August 27, 2013
Tuesday Bowhead Whales
by Melville House
- Lyle Beniga and his dancers took over a library for an afternoon. And then some librarians remade “Sabotage.” Go, libraries!
- In the memoir Mo’ Meta Blues, reviewed by James Guida, Questlove recounts how “hip hop was buried at The Source magazine’s awards night in May of 1995, when, among other things, Nas’s Illmatic—a rare work of straightforward hip hop perfection, devoid of shiny R&B hooks—lost in every category.”
- “I learned that they moved the Elliot Bay Book Store in Seattle. It’s not down near the water anymore, so don’t walk to that location because it’s not there.” Toby Barlow reports in from his eleven-city book tour. (The Paris Review Daily)
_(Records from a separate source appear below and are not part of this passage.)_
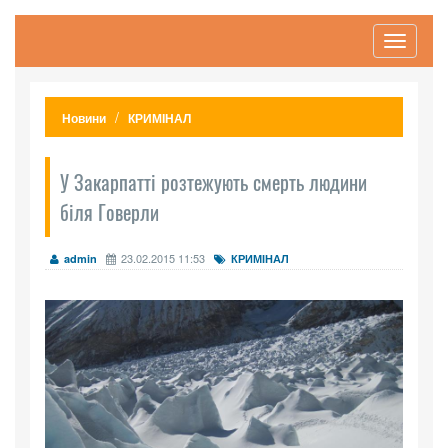
Toggle
navigati
Новини
КРИМІНАЛ
У Закарпатті розтежують смерть людини
біля Говерли
23.02.2015 11:53
admin
КРИМІНАЛ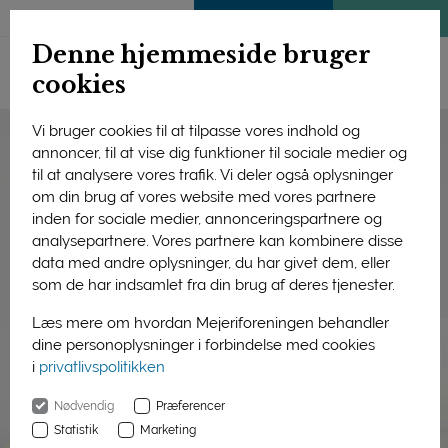
ENGLISH
MEDLEMSSIDE
KLIMATJEK
Denne hjemmeside bruger
cookies
Vi bruger cookies til at tilpasse vores indhold og
annoncer, til at vise dig funktioner til sociale medier og
til at analysere vores trafik. Vi deler også oplysninger
om din brug af vores website med vores partnere
inden for sociale medier, annonceringspartnere og
analysepartnere. Vores partnere kan kombinere disse
data med andre oplysninger, du har givet dem, eller
som de har indsamlet fra din brug af deres tjenester.
Læs mere om hvordan Mejeriforeningen behandler
dine personoplysninger i forbindelse med cookies
i
privatlivspolitikken
Nødvendig
Præferencer
Statistik
Marketing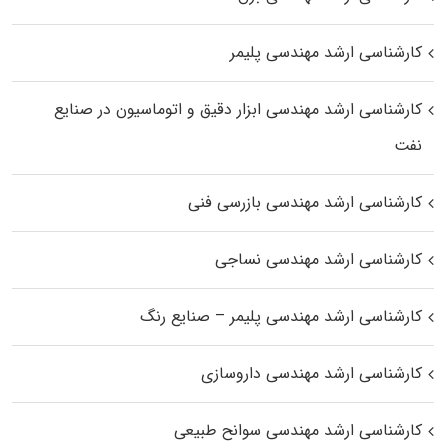
کارشناسی ارشد مهندسی پلیمر
کارشناسی ارشد مهندسی ابزار دقیق و اتوماسیون در صنایع
نفت
کارشناسی ارشد مهندسی بازرسی فنی
کارشناسی ارشد مهندسی نساجی
کارشناسی ارشد مهندسی پلیمر – صنایع رنگ
کارشناسی ارشد مهندسی داروسازی
کارشناسی ارشد مهندسی سوانح طبیعی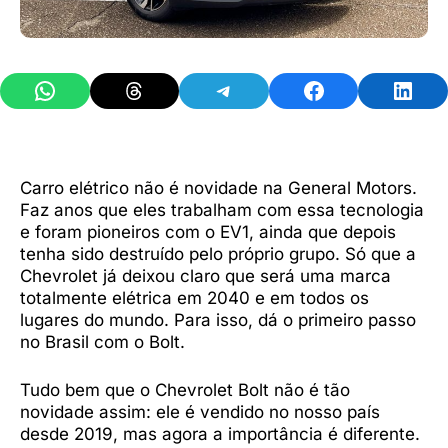
Share on WhatsApp
Share on Threads
Share on Telegram
Share on Facebook
Share 
Carro elétrico não é novidade na General Motors.
Faz anos que eles trabalham com essa tecnologia
e foram pioneiros com o EV1, ainda que depois
tenha sido destruído pelo próprio grupo. Só que a
Chevrolet já deixou claro que será uma marca
totalmente elétrica em 2040 e em todos os
lugares do mundo. Para isso, dá o primeiro passo
no Brasil com o Bolt.
Tudo bem que o Chevrolet Bolt não é tão
novidade assim: ele é vendido no nosso país
desde 2019, mas agora a importância é diferente.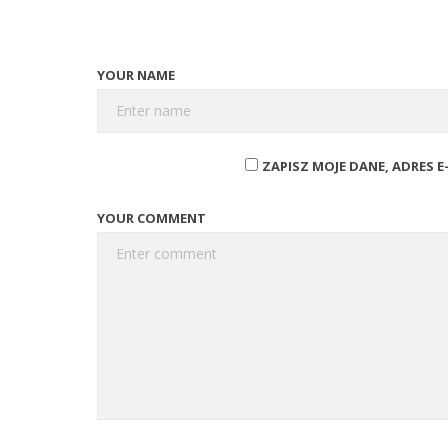
YOUR NAME
ZAPISZ MOJE DANE, ADRES 
YOUR COMMENT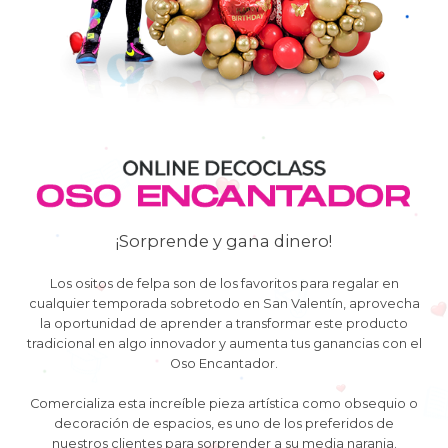
¡Sorprende y gana dinero!
Los ositos de felpa son de los favoritos para regalar en
cualquier temporada sobretodo en San Valentín, aprovecha
la oportunidad de aprender a transformar este producto
tradicional en algo innovador y aumenta tus ganancias con el
Oso Encantador.
Comercializa esta increíble pieza artística como obsequio o
decoración de espacios, es uno de los preferidos de
nuestros clientes para sorprender a su media naranja.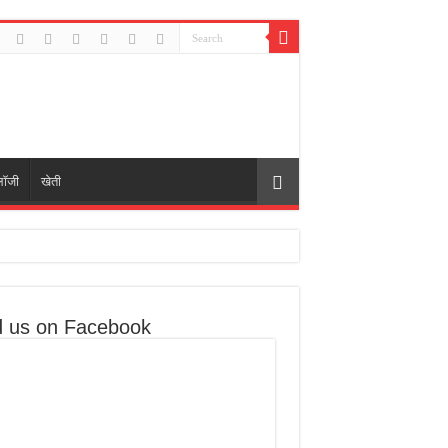
लॉजी
खेती
 30% बढ़ेगी
d us on Facebook
लगे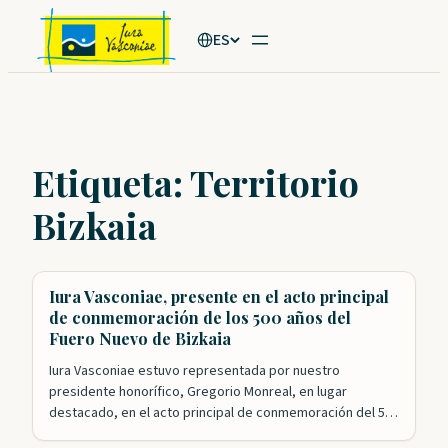
Saltar
ES
al
contenido
Etiqueta:
Territorio
Bizkaia
Iura Vasconiae, presente en el acto principal
de conmemoración de los 500 años del
Fuero Nuevo de Bizkaia
Iura Vasconiae estuvo representada por nuestro
presidente honorífico, Gregorio Monreal, en lugar
destacado, en el acto principal de conmemoración del 500
aniversario de la aprobación del Fuero Nuevo de Bizkaia.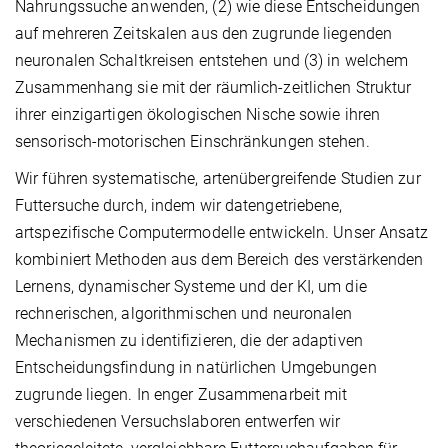
Nahrungssuche anwenden, (2) wie diese Entscheidungen
auf mehreren Zeitskalen aus den zugrunde liegenden
neuronalen Schaltkreisen entstehen und (3) in welchem
Zusammenhang sie mit der räumlich-zeitlichen Struktur
ihrer einzigartigen ökologischen Nische sowie ihren
sensorisch-motorischen Einschränkungen stehen.
Wir führen systematische, artenübergreifende Studien zur
Futtersuche durch, indem wir datengetriebene,
artspezifische Computermodelle entwickeln. Unser Ansatz
kombiniert Methoden aus dem Bereich des verstärkenden
Lernens, dynamischer Systeme und der KI, um die
rechnerischen, algorithmischen und neuronalen
Mechanismen zu identifizieren, die der adaptiven
Entscheidungsfindung in natürlichen Umgebungen
zugrunde liegen. In enger Zusammenarbeit mit
verschiedenen Versuchslaboren entwerfen wir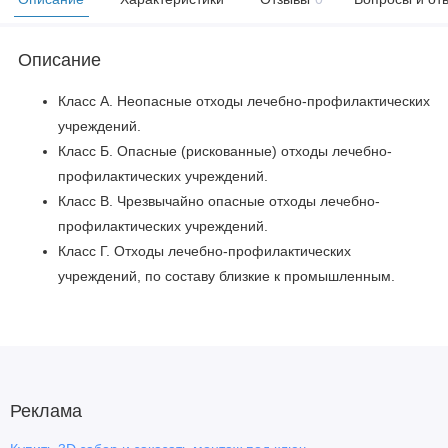
Описание
Класс А. Неопасные отходы лечебно-профилактических
учреждений.
Класс Б. Опасные (рискованные) отходы лечебно-
профилактических учреждений.
Класс В. Чрезвычайно опасные отходы лечебно-
профилактических учреждений.
Класс Г. Отходы лечебно-профилактических
учреждений, по составу близкие к промышленным.
Реклама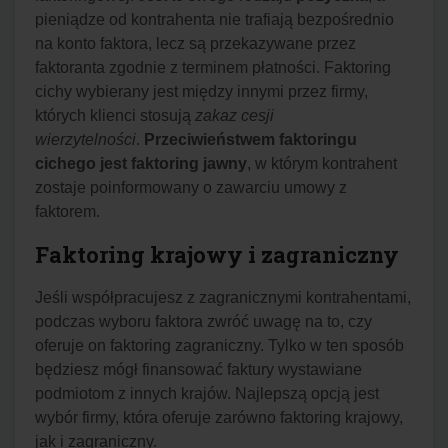
pieniądze od kontrahenta nie trafiają bezpośrednio
na konto faktora, lecz są przekazywane przez
faktoranta zgodnie z terminem płatności. Faktoring
cichy wybierany jest między innymi przez firmy,
których klienci stosują
zakaz cesji
wierzytelności
.
Przeciwieństwem faktoringu
cichego jest faktoring jawny
, w którym kontrahent
zostaje poinformowany o zawarciu umowy z
faktorem.
Faktoring krajowy i zagraniczny
Jeśli współpracujesz z zagranicznymi kontrahentami,
podczas wyboru faktora zwróć uwagę na to, czy
oferuje on faktoring zagraniczny. Tylko w ten sposób
będziesz mógł finansować faktury wystawiane
podmiotom z innych krajów. Najlepszą opcją jest
wybór firmy, która oferuje zarówno faktoring krajowy,
jak i zagraniczny.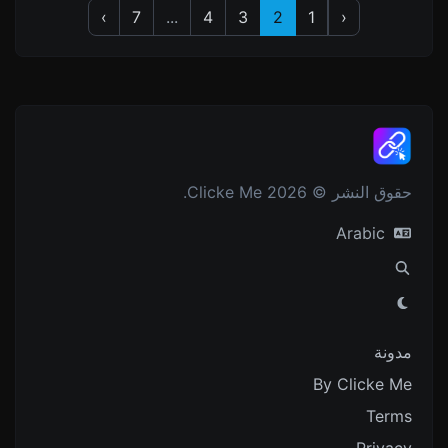
›
7
...
4
3
2
1
‹
حقوق النشر © 2026 Clicke Me.
Arabic
مدونة
By Clicke Me
Terms
Privacy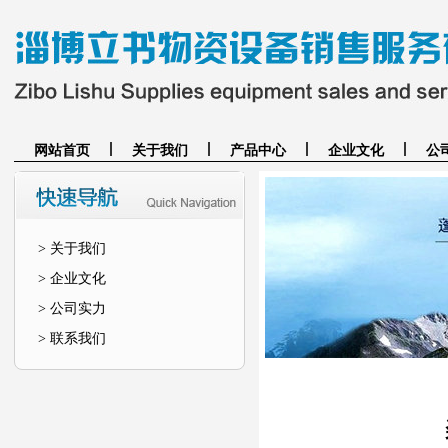
网站首页
关于我们
产品中心
企业文化
公
> 关于我们
> 企业文化
> 公司实力
> 联系我们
- “SF has no essence, no single unifying characteristic, and no point of origin.” If you care at all about genre, specifically Science Fiction, it behooves you to read this already-classic essay by John Rieder from 2010, just posted over at Strange Horizons.
- A new iOS app that promises to help people learn to speed read is in beta right now. It pulls content from Pocket or Instapaper accounts so that users can practice using articles they wanted to read anyway. (AppNewser)
- Blake Butler wonders whether he’d ever do an MFA again. Well—yes and no.
- The New York Times finally printed the word “fuck” in a story about writers’ rooms.
- “Every aspect of human technology has a dark side, including the bow and arrow,” Margaret Atwood told The Toronto Star in an interview on Monday. “But if you are going to live in that world of technology you should explore it.”